→ **Task requirements**: Retype, exactly as they stand, the lines from the start of the data to the line that contains "Faculty of Business (392, 172)", both ends included. Leave the pictures out.
◆ ◆ ◆ ◆
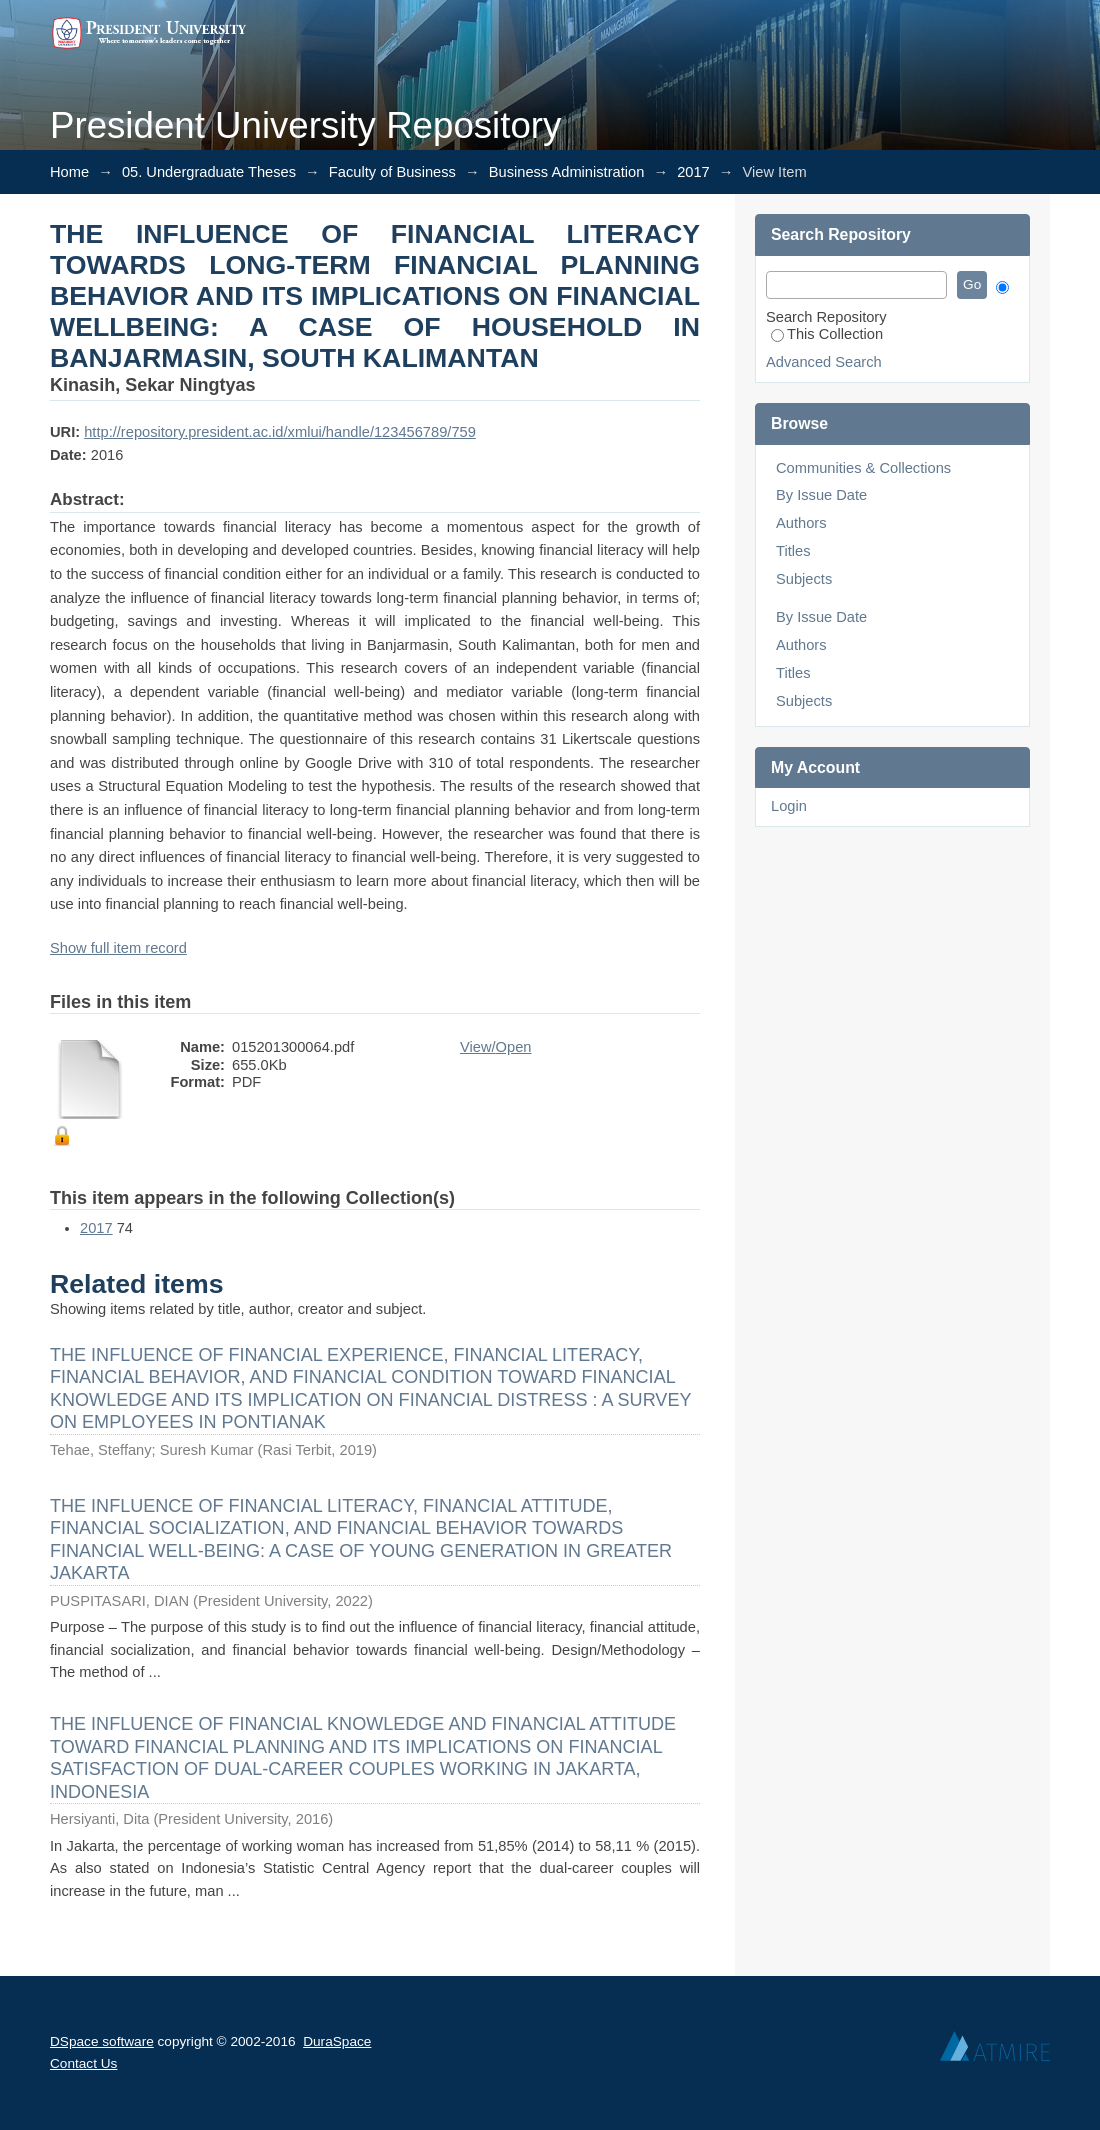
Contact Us (83, 2063)
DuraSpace (337, 2041)
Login (789, 806)
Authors (801, 523)
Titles (793, 551)
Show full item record (118, 948)
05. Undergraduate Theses (209, 172)
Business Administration (567, 172)
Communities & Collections (863, 468)
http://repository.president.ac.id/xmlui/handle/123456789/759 (280, 432)
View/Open (495, 1047)
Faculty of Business (392, 172)
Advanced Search (824, 362)
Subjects (804, 579)
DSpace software (102, 2041)
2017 (693, 172)
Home (69, 172)
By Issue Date (821, 495)
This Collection (827, 334)
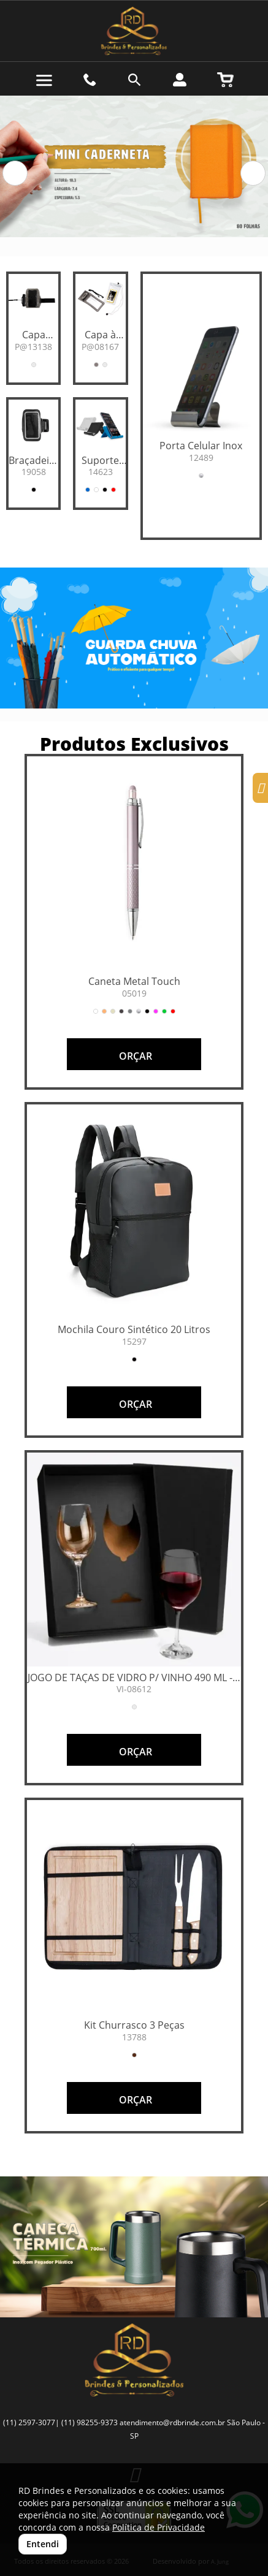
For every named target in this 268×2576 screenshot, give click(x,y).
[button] (15, 173)
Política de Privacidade (158, 2527)
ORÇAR (134, 1056)
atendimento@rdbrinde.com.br (172, 2422)
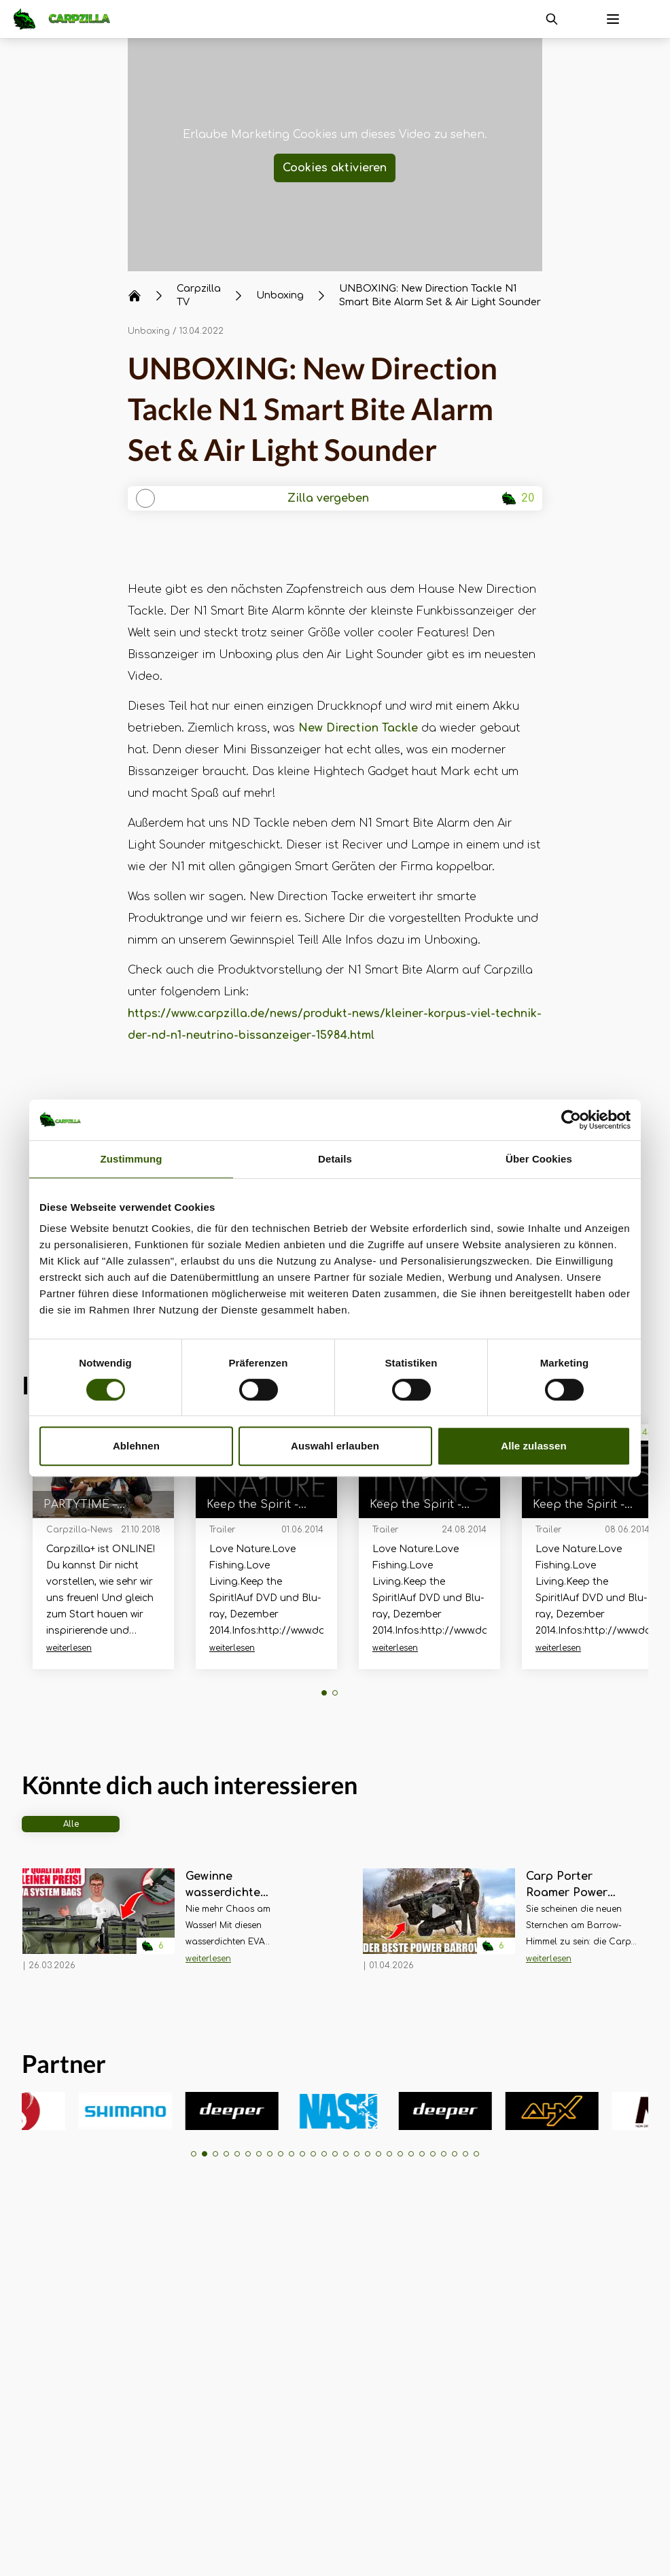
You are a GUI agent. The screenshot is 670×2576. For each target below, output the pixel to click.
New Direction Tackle (358, 728)
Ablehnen (136, 1446)
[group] (59, 2111)
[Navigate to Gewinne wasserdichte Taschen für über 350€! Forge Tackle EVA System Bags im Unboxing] (98, 1925)
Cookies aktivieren (335, 168)
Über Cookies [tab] (539, 1159)
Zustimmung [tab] (131, 1159)
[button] (324, 1693)
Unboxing (149, 331)
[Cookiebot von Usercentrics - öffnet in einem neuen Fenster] (571, 1120)
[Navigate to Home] (69, 19)
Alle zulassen (533, 1446)
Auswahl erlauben (335, 1446)
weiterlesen (69, 1648)
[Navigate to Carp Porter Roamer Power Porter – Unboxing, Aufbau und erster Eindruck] (439, 1925)
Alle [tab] (71, 1824)
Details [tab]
◆ ◆ ◆ ◆
→ **Result**:
Contact Us (83, 2063)
DuraSpace (337, 2041)
Login (789, 806)
Authors (801, 523)
Titles (793, 551)
Show full item record (118, 948)
05. Undergraduate Theses (209, 172)
Business Administration (567, 172)
Communities & Collections (863, 468)
http://repository.president.ac.id/xmlui/handle/123456789/759 (280, 432)
View/Open (495, 1047)
Faculty of Business (392, 172)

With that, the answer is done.